Now look at what happens if we increase the sample rate.
f1 = 12.; f2 = 14.; ap = 1; as = 20.;
{cnum, cden} = Re@findCoefficients[f1, f2, ap, as, 1000]
{{6.92843*10^-23, 1.38569*10^-21, 1.3164*10^-20, 7.89841*10^-20,
3.35683*10^-19, 1.07418*10^-18, 2.68546*10^-18, 5.37092*10^-18,
8.72775*10^-18, 1.1637*10^-17, 1.28007*10^-17, 1.1637*10^-17,
8.72775*10^-18, 5.37092*10^-18, 2.68546*10^-18, 1.07418*10^-18,
3.35683*10^-19, 7.89841*10^-20, 1.3164*10^-20, 1.38569*10^-21,
6.92843*10^-23},
{1.72349*10^6, -3.27575*10^7,
2.95778*10^8, -1.68698*10^9, 6.8163*10^9, -2.074*10^10,
4.93078*10^10, -9.37932*10^10, 1.4498*10^11, -1.83902*10^11,
1.92476*10^11, -1.66509*10^11, 1.18852*10^11, -6.96177*10^10,
3.31367*10^10, -1.26196*10^10, 3.75513*10^9, -8.41435*10^8,
1.3357*10^8, -1.33929*10^7, 637957.}}
Now the α terms are very small. If Chop was used they would all be zero. This will not give good answers.

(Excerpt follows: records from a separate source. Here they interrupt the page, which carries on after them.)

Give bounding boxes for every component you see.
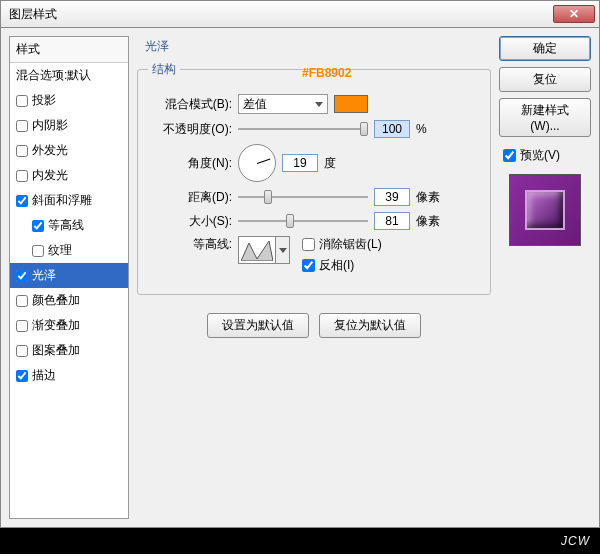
structure-group: 结构 #FB8902 混合模式(B): 差值 不透明度(O): xyxy=(137,61,491,295)
close-button[interactable]: ✕ xyxy=(553,5,595,23)
layer-style-dialog: 图层样式 ✕ 样式 混合选项:默认 投影 内阴影 外发光 内发光 斜面和浮雕 等… xyxy=(0,0,600,556)
opacity-row: 不透明度(O): % xyxy=(152,120,476,138)
distance-row: 距离(D): 像素 xyxy=(152,188,476,206)
cancel-button[interactable]: 复位 xyxy=(499,67,591,92)
panel-title: 光泽 xyxy=(137,36,491,61)
style-inner-shadow[interactable]: 内阴影 xyxy=(10,113,128,138)
opacity-unit: % xyxy=(416,122,427,136)
style-bevel-emboss[interactable]: 斜面和浮雕 xyxy=(10,188,128,213)
contour-picker[interactable] xyxy=(238,236,276,264)
size-input[interactable] xyxy=(374,212,410,230)
action-panel: 确定 复位 新建样式(W)... 预览(V) xyxy=(499,36,591,519)
blend-options-default[interactable]: 混合选项:默认 xyxy=(10,63,128,88)
size-slider[interactable] xyxy=(238,214,368,228)
checkbox[interactable] xyxy=(16,370,28,382)
checkbox[interactable] xyxy=(16,145,28,157)
angle-dial[interactable] xyxy=(238,144,276,182)
checkbox[interactable] xyxy=(16,95,28,107)
opacity-slider[interactable] xyxy=(238,122,368,136)
distance-label: 距离(D): xyxy=(152,189,232,206)
hex-annotation: #FB8902 xyxy=(302,66,351,80)
style-outer-glow[interactable]: 外发光 xyxy=(10,138,128,163)
contour-row: 等高线: 消除锯齿(L) 反相(I) xyxy=(152,236,476,274)
style-satin[interactable]: 光泽 xyxy=(10,263,128,288)
checkbox[interactable] xyxy=(16,270,28,282)
contour-label: 等高线: xyxy=(152,236,232,253)
footer-watermark: JCW xyxy=(0,528,600,554)
styles-header: 样式 xyxy=(10,37,128,63)
distance-input[interactable] xyxy=(374,188,410,206)
style-pattern-overlay[interactable]: 图案叠加 xyxy=(10,338,128,363)
checkbox[interactable] xyxy=(16,295,28,307)
size-label: 大小(S): xyxy=(152,213,232,230)
preview-thumbnail xyxy=(509,174,581,246)
styles-list: 样式 混合选项:默认 投影 内阴影 外发光 内发光 斜面和浮雕 等高线 纹理 光… xyxy=(9,36,129,519)
antialias-checkbox[interactable]: 消除锯齿(L) xyxy=(302,236,382,253)
size-row: 大小(S): 像素 xyxy=(152,212,476,230)
checkbox[interactable] xyxy=(16,345,28,357)
window-title: 图层样式 xyxy=(5,6,553,23)
opacity-label: 不透明度(O): xyxy=(152,121,232,138)
style-stroke[interactable]: 描边 xyxy=(10,363,128,388)
opacity-input[interactable] xyxy=(374,120,410,138)
default-buttons-row: 设置为默认值 复位为默认值 xyxy=(137,313,491,338)
blend-mode-row: 混合模式(B): 差值 xyxy=(152,94,476,114)
checkbox[interactable] xyxy=(32,220,44,232)
style-contour[interactable]: 等高线 xyxy=(10,213,128,238)
close-icon: ✕ xyxy=(569,7,579,21)
chevron-down-icon xyxy=(315,102,323,107)
titlebar[interactable]: 图层样式 ✕ xyxy=(0,0,600,28)
angle-unit: 度 xyxy=(324,155,336,172)
style-inner-glow[interactable]: 内发光 xyxy=(10,163,128,188)
group-legend: 结构 xyxy=(148,61,180,78)
set-default-button[interactable]: 设置为默认值 xyxy=(207,313,309,338)
angle-label: 角度(N): xyxy=(152,155,232,172)
size-unit: 像素 xyxy=(416,213,440,230)
blend-mode-label: 混合模式(B): xyxy=(152,96,232,113)
checkbox[interactable] xyxy=(16,320,28,332)
slider-thumb[interactable] xyxy=(264,190,272,204)
checkbox[interactable] xyxy=(16,195,28,207)
preview-shape xyxy=(525,190,565,230)
style-gradient-overlay[interactable]: 渐变叠加 xyxy=(10,313,128,338)
slider-thumb[interactable] xyxy=(360,122,368,136)
blend-mode-select[interactable]: 差值 xyxy=(238,94,328,114)
style-drop-shadow[interactable]: 投影 xyxy=(10,88,128,113)
slider-thumb[interactable] xyxy=(286,214,294,228)
distance-slider[interactable] xyxy=(238,190,368,204)
checkbox[interactable] xyxy=(16,170,28,182)
dialog-body: 样式 混合选项:默认 投影 内阴影 外发光 内发光 斜面和浮雕 等高线 纹理 光… xyxy=(0,28,600,528)
new-style-button[interactable]: 新建样式(W)... xyxy=(499,98,591,137)
style-color-overlay[interactable]: 颜色叠加 xyxy=(10,288,128,313)
preview-checkbox[interactable]: 预览(V) xyxy=(503,147,591,164)
distance-unit: 像素 xyxy=(416,189,440,206)
invert-checkbox[interactable]: 反相(I) xyxy=(302,257,382,274)
angle-row: 角度(N): 度 xyxy=(152,144,476,182)
style-texture[interactable]: 纹理 xyxy=(10,238,128,263)
angle-input[interactable] xyxy=(282,154,318,172)
color-swatch[interactable] xyxy=(334,95,368,113)
checkbox[interactable] xyxy=(32,245,44,257)
contour-dropdown[interactable] xyxy=(276,236,290,264)
checkbox[interactable] xyxy=(16,120,28,132)
settings-panel: 光泽 结构 #FB8902 混合模式(B): 差值 不透明度(O): xyxy=(137,36,491,519)
chevron-down-icon xyxy=(279,248,287,253)
reset-default-button[interactable]: 复位为默认值 xyxy=(319,313,421,338)
ok-button[interactable]: 确定 xyxy=(499,36,591,61)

We can now look at what happens to the coefficients as the sample rate is incresaed
f1 = 12.; f2 = 14.; ap = 1; as = 20.;
coffs = Table[{sr, #} & /@
Abs@Flatten@findCoefficients[f1, f2, ap, as, sr], {sr,
Range[10] 100}];
ListLogPlot[coffs, PlotRange -> All, Frame -> True,
FrameLabel -> {"Sample Rate", "Coefficients"}]
As you can see the coefficients have very large and very small values so that the usual problem of loss of precision occurs. I did look at using higher precision here with a RecurrenceFilter and it does help.
Hopefully that helps to answer your first question.
With regard to your second question the answer depends on what you are trying to do. If you just wish to remove one frequency then a notch filter is best as I illustrated above. If you require a low pass filter then you will have to decrease your specification to avoid the numerical instability. Your values of ap and as are very difficult to implement without a high order equation. Could these be relaxed?